DATA FOR REVIEW:
::::::
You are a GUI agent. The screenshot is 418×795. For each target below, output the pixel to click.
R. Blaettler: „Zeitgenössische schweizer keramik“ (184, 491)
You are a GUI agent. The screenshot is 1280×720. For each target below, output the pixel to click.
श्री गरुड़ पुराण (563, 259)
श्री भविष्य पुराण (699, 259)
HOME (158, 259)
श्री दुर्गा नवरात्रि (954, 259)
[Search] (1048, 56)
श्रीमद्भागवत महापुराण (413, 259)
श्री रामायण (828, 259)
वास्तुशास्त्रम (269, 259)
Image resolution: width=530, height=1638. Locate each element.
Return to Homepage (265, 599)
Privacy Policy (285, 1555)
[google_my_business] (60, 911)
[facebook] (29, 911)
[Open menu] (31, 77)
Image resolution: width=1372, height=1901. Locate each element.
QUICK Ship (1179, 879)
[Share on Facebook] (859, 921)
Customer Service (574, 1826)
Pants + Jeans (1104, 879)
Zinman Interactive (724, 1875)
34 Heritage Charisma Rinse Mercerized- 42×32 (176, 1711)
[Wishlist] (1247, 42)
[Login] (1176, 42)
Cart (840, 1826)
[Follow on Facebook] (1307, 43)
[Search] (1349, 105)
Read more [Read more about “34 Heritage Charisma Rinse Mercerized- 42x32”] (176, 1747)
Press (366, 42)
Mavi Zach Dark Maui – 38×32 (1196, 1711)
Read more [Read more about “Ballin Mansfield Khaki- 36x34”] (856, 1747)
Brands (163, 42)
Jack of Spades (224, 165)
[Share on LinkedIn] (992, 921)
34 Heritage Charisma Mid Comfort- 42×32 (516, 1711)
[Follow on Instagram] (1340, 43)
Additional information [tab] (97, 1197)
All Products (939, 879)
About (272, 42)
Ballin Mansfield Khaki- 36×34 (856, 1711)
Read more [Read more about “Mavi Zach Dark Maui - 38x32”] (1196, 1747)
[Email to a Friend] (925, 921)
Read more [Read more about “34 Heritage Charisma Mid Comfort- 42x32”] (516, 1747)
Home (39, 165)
::::::
ASSIGNMENT:
For the string "agent", count every line of the material where it appears and state only the count.

SOLUTION TO THIS EXERCISE:
2